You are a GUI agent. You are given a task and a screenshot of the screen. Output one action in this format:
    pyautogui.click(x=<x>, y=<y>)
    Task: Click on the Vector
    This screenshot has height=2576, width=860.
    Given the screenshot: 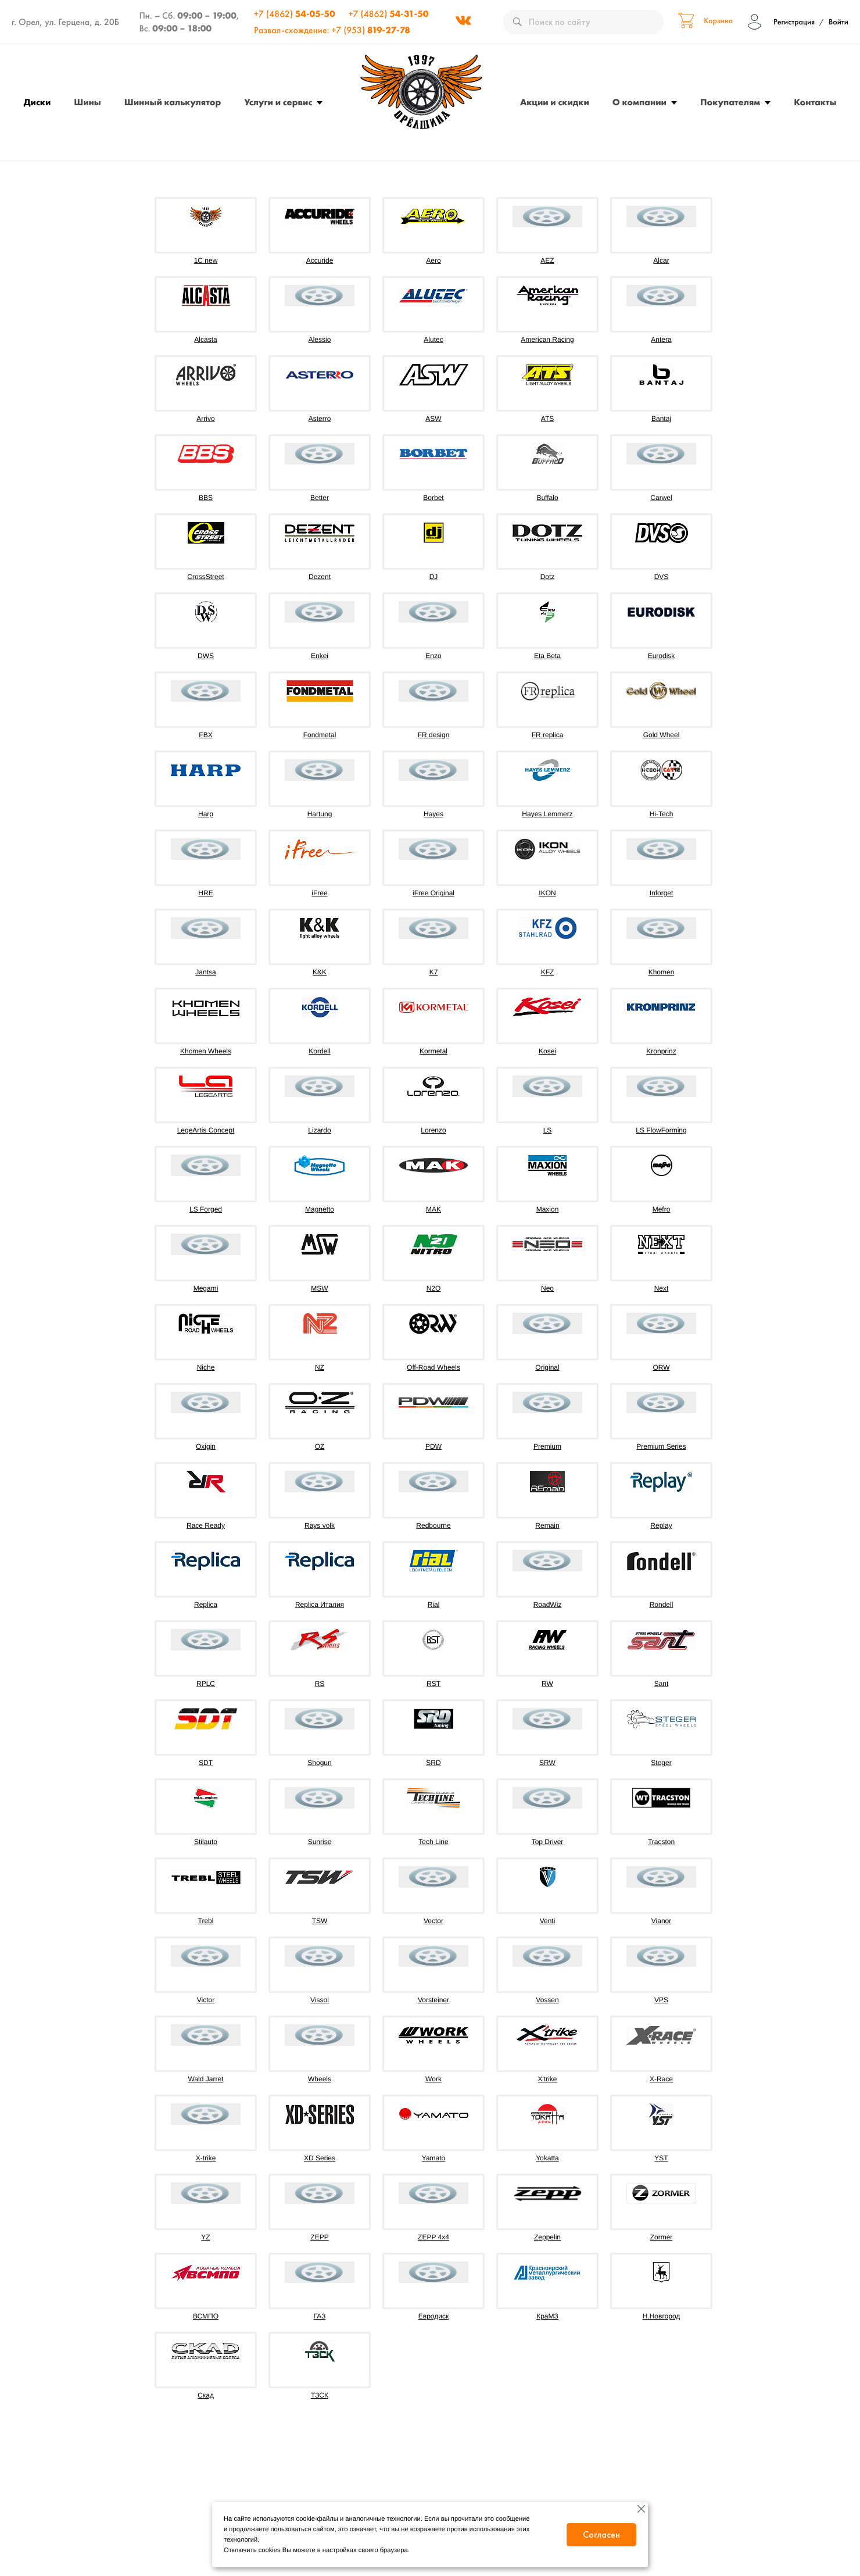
———
# [Work task]
Please write out all the entries above exactly, but leave out the pictures.

# [Task result]
You are a GUI agent. You are given a task and a screenshot of the screen. Output one action in this format:
    pyautogui.click(x=<x>, y=<y>)
    Task: Click on the Vector
    This screenshot has height=2576, width=860.
    Given the screenshot: 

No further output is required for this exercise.